References to variables: When might precompile fail?


#1

Background

After migrating to Julia 1.0, I started having issues with code hanging when it loads (unless I add @show statements to un-jam Julia somehow).

I suspect the issue might have been triggered either the by the changes in the new package manager, or the changes in the pre-compilation system. My code seems to hang when I @eval(import MyPackage) - unless I @show() something between this call, and the previous import operations.

NOTE: My libraries are typically stored in my work folder, then added to Julia’s LOAD_PATH. I mention this because I have seen a few instances in Juila v1.0 when these libraries do not behave exactly the same as those managed by Julia itself (stored under the ~/.julia directory).

Looking into precompilation

I looked at the Module initialization and precompilation section of the docs.

I never noticed this before, but it appears to say that issues might occur when:

Creating accidental “copies” of global state from another module, by referencing it directly instead of via its lookup path. For example, (in global scope):

#mystdout = Base.stdout #= will not work correctly, since this will copy Base.stdout into this module =#
# instead use accessor functions:
getstdout() = Base.stdout #= best option =#
# or move the assignment into the runtime:
__init__() = global mystdout = Base.stdout #= also works =#

Questions

  1. I often prefer creating “aliases” for variables used in other modules.
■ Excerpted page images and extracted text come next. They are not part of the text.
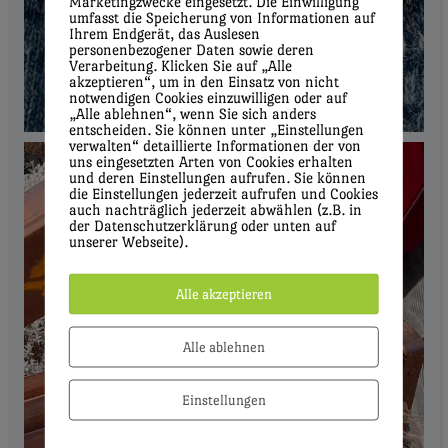
Marketingzwecke eingesetzt. Die Einwilligung
umfasst die Speicherung von Informationen auf
Ihrem Endgerät, das Auslesen
personenbezogener Daten sowie deren
Verarbeitung. Klicken Sie auf „Alle
akzeptieren“, um in den Einsatz von nicht
notwendigen Cookies einzuwilligen oder auf
„Alle ablehnen“, wenn Sie sich anders
entscheiden. Sie können unter „Einstellungen
verwalten“ detaillierte Informationen der von
uns eingesetzten Arten von Cookies erhalten
und deren Einstellungen aufrufen. Sie können
die Einstellungen jederzeit aufrufen und Cookies
auch nachträglich jederzeit abwählen (z.B. in
der Datenschutzerklärung oder unten auf
unserer Webseite).
Alle akzeptieren
Alle ablehnen
Einstellungen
I was wondering if the following was still safe with precompilation:
import Base: stdout
  1. Is there a simpler way to get shorthand aliases for objects in other modules, for example:
import Base: Multimedia.displays as disp

…because I presume we should not do the following anymore from within one of our modules:

const disp = Base.Multimedia.displays
  1. Can we still create shorthand aliases for data types using the following?:
const ADisplay = Base.Multimedia.AbstractDisplay

…I ask, because I often find it useful to create aliases for base data types:

const DataFloat = Float64 #Might want to change this in the future.

#2

don’t know why this is a problem, but why would you do this, as opposed to simply

import ThatPackage

?


#3

Good point. I tried using import MyPackage instead. I get the same issue.

For the sake of completeness:

I use @eval(import MyPackage) so I can conditionally include my plotting backend, depending on my ~/.juliarc.jl settings.

It should be relatively safe to do this, because it is now evaluated in the user’s own “script” file - not the module that I am distributing.

So, in theory, there is no reason why my own package should not properly precompile/run (I think)… because the conditional code is not being used from a pre-compilable module… and I have now confirmed that I get the same issue when I remove the conditional part, and hard-code the import statement. It was definitely worth testing this.